# what am i doing wrong



## gsehnter-bloms (Dec 16, 2007)

Hey guys i went out today and i sat for about an hour and didnt see anything. I started out with some jackrabbit distress and did that for a while and then i howled and didnt hear or see anything. I was hunting about a half mile or farther away from my neighbors house and they have a gutpile out on the side of a coulee hill and their house is on the edge of the coulee. They have seen coyotes out there pretty much everynite, but they shot one 2 days ago in the moonlight so i no their around there. Theres tracks everywher out there, am i calling wrong? Even though i didnt see anything im pretty sure that there was one about 50 yards from me because when i walked out i followed my same path as when i walked in and there was a days old tracks there with a little bit of snow over them when i walked in and when i walked out there was fresh tracks that went by. Any help on what i should do calling or anything would be nice.
Thanks.


----------



## Kelly Hannan (Jan 9, 2007)

watch the wind, maybe it got downwind and busted you. or you just didn't see it and it walked off. Keep trying, try a different spot and call, maybe you will score next time.


----------



## YoteSlapper (Mar 12, 2007)

Hard to say what you did wrong... Maybe you didn't do anything wrong...

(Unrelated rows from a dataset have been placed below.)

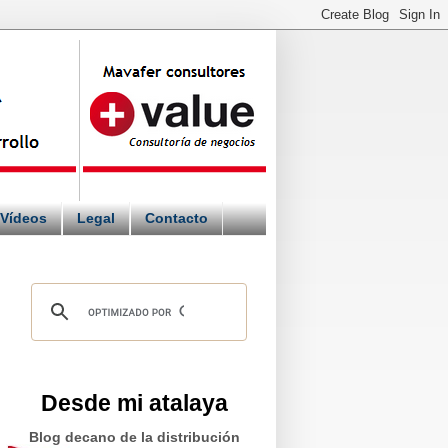
Vídeos
Legal
Contacto
Desde mi atalaya
Blog decano de la distribución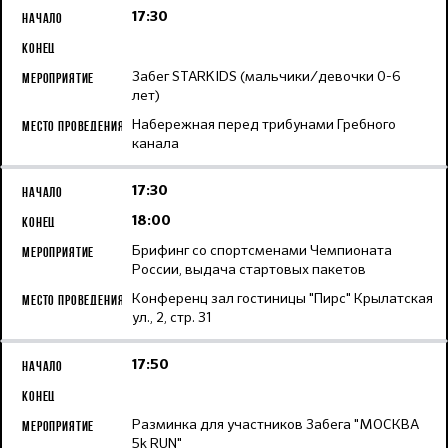
17:30
Забег STARKIDS (мальчики/девочки 0-6
лет)
Набережная перед трибунами Гребного
канала
17:30
18:00
Брифинг со спортсменами Чемпионата
России, выдача стартовых пакетов
Конференц зал гостиницы "Пирс" Крылатская
ул., 2, стр. 31
17:50
Разминка для участников Забега "МОСКВА
5k RUN"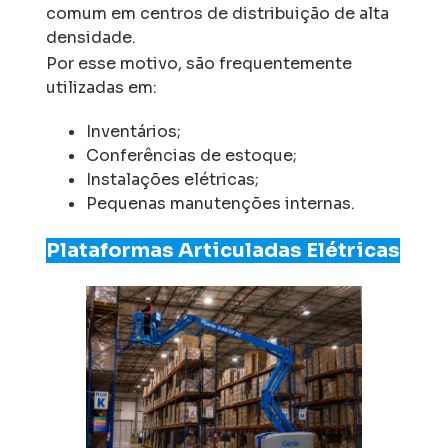
comum em centros de distribuição de alta
densidade.
Por esse motivo, são frequentemente
utilizadas em:
Inventários;
Conferências de estoque;
Instalações elétricas;
Pequenas manutenções internas.
Plataformas Articuladas Elétricas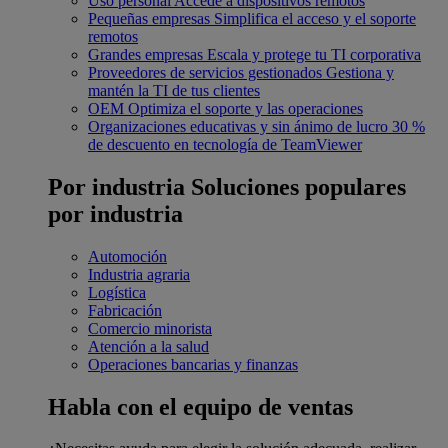
Uso personal
Accede a dispositivos remotos
Pequeñas empresas
Simplifica el acceso y el soporte
remotos
Grandes empresas
Escala y protege tu TI corporativa
Proveedores de servicios gestionados
Gestiona y
mantén la TI de tus clientes
OEM
Optimiza el soporte y las operaciones
Organizaciones educativas y sin ánimo de lucro
30 %
de descuento en tecnología de TeamViewer
Por industria
Soluciones populares
por industria
Automoción
Industria agraria
Logística
Fabricación
Comercio minorista
Atención a la salud
Operaciones bancarias y finanzas
Habla con el equipo de ventas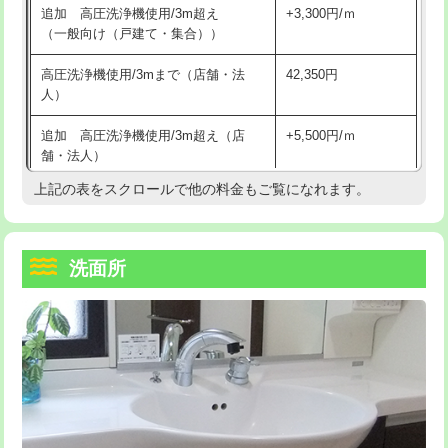
追加 高圧洗浄機使用/3m超え
+3,300円/ｍ
持込商品取付（混合水栓）
16,500円
マス交換（深さ50㎝以上）
66,000円
（一般向け（戸建て・集合））
持込商品取付（浄水器・分岐水栓）
16,500円
コンクリート斫り（厚さ10㎝まで）
27,500円
高圧洗浄機使用/3mまで（店舗・法
42,350円
人）
給水管工事※（ホール加工)
16,500円
コンクリート斫り（厚さ10㎝超え）
38,500円
追加 高圧洗浄機使用/3m超え（店
+5,500円/ｍ
給水管工事※（バンド止め)
3,300円
モルタル補修（厚さ10㎝まで）
27,500円
舗・法人）
給水管工事※（支持金具設置)
5,500円
モルタル補修（厚さ10㎝超え）
38,500円
上記の表をスクロールで他の料金もご覧になれます。
高度高圧洗浄換
現地調査
給水管工事※（保温材使用（バンド止
5,500円
洗面台設置
38,500円
トーラー作業
16,500円
め込み）)
洗面所
追加人工
16,500円
トーラー機使用/3mまで
33,000円
給水管工事※（土の掘削・埋め戻し作
11,000円
業)
廃棄・処分
現場見積
追加トーラー機使用/3m超え
+3,300円
給水管工事※（塩ビ管（VP・HI）使
33,000円
※給水管工事は20mmまでの価格です。
カメラ調査
33,000円
用/3ｍまで)
桝清掃
8,800円
給水管工事※（塩ビ管（VP・HI）使
+8,800円
用（追加）/3ｍ超え)
止水・漏水調査・防水処理・清掃・修
11,000円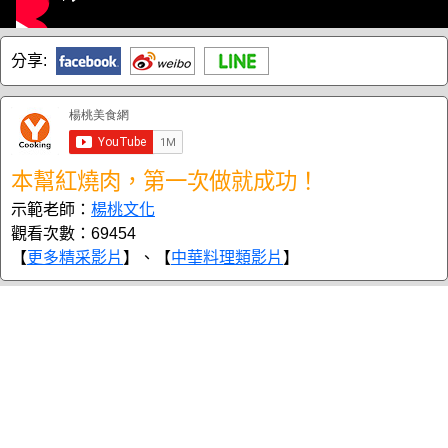
分享:
本幫紅燒肉，第一次做就成功！
示範老師：
楊桃文化
觀看次數：69454
【
更多精采影片
】、【
中華料理類影片
】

Lots of tracks likely mean lots of eyes. Maybe they saw you before you saw them. I believe we all call in a lot of critters that we never see. Just need to keep at it.

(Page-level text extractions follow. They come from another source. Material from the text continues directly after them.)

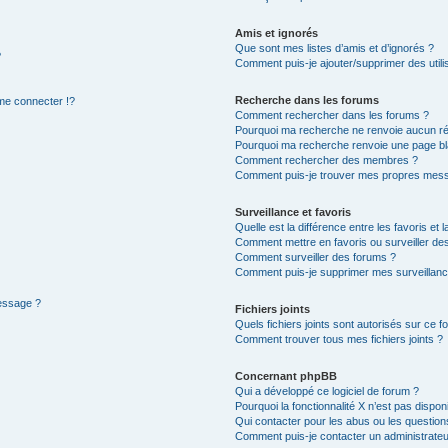
Amis et ignorés
Que sont mes listes d’amis et d’ignorés ?
?
Comment puis-je ajouter/supprimer des utilis
Recherche dans les forums
e connecter !?
Comment rechercher dans les forums ?
Pourquoi ma recherche ne renvoie aucun ré
Pourquoi ma recherche renvoie une page bl
Comment rechercher des membres ?
Comment puis-je trouver mes propres mess
Surveillance et favoris
Quelle est la différence entre les favoris et l
Comment mettre en favoris ou surveiller des
Comment surveiller des forums ?
Comment puis-je supprimer mes surveillanc
message ?
Fichiers joints
Quels fichiers joints sont autorisés sur ce f
Comment trouver tous mes fichiers joints ?
Concernant phpBB
Qui a développé ce logiciel de forum ?
Pourquoi la fonctionnalité X n’est pas dispon
Qui contacter pour les abus ou les questio
Comment puis-je contacter un administrateu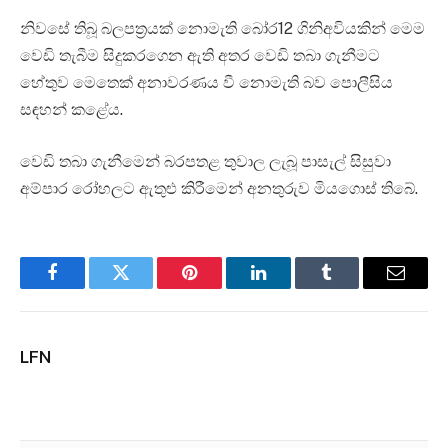
නිවසේ තිබූ බලපත්‍රයක් නොමැති බෝර12 ගිනිඅවියකින් මෙම
වෙඩි තැබීම සිදුකරගෙන ඇති අතර වෙඩි තබා ගැනීමට
හේතුව මෙතෙක් අනාවරණය වී නොමැති බව පොලීසිය
සඳහන් කළේය.
වෙඩි තබා ගැනීමෙන් බරපතළ තුවාල ලැබූ පාසැල් සිසුවා
අම්පාර රෝහලට ඇතුළු කිරීමෙන් අනතුරුව මියගොස් තිබේ.
Facebook
Twitter
Pinterest
LinkedIn
Tumblr
Email
LFN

Continue to read through the post on this site. Many good tips on how to become more successful. Too many to list.

Good luck.

YoteSlapper


----------



## Bloodyblinddoors (Oct 25, 2006)

You made one set where you called in nothing and that justify's starting a post on Nodak asking what you did wrong. You -are- new to this aren't you... What did you do wrong? I dont know I wasn't there. You tell us what you did wrong.

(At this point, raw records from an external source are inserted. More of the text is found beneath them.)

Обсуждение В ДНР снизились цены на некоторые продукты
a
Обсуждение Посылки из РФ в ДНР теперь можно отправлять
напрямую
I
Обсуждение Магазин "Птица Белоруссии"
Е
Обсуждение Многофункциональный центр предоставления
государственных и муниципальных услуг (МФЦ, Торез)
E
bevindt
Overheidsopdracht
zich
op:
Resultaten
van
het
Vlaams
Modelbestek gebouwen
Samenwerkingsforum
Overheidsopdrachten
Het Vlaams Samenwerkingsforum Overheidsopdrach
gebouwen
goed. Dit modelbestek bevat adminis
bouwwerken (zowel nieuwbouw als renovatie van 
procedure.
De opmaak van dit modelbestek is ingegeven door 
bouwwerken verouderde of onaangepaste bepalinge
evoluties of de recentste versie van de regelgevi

Keep your head up and keep trying. If your mind is weak and you're not head strong and you dont have enough motivation to make it happen, You wont last as a predator caller. Get out there and make it happen now, It's not gonna happen -for- you.


----------



## gsehnter-bloms (Dec 16, 2007)

Ya bloodyblinddoors ive been in that area 3 times now calling and havent seen anything. I was just wondering if anyone had any ideas on how i should call or any other suggestions. Yes im kind of new to it but nothing wrong with asking a question.


----------



## Kelly Hannan (Jan 9, 2007)

Bloody why are you dumping on the guy. Let him ask his questions, if you don't like it, move on to the next topic. Not all of us are professional callers and guides like you.


----------



## johngfoster (Oct 21, 2007)

What did you do wrong? You haven't called enough times. Most of us don't have success the first time out (correct me if I'm wrong here, guys, but I think this is a fair statement). I think I went out maybe 5-6 different times with multiple differnt sets each time before I even saw a coyote, let alone shot one. What really helped me was to go out with someone else more experienced, read read read here on this forum and others, and then just go out and try it. There is a learning curve. I'm still on the pretty steep part myself. Good luck.


----------



## Fallguy (Jan 23, 2004)

I think the original poster asked a good question. True he is new to this, but he explained himself properly and told us the story. I think we can all remind ourselves, as was mentioned, that you don't always see every predator you call in. Keep at it bud, it will happen.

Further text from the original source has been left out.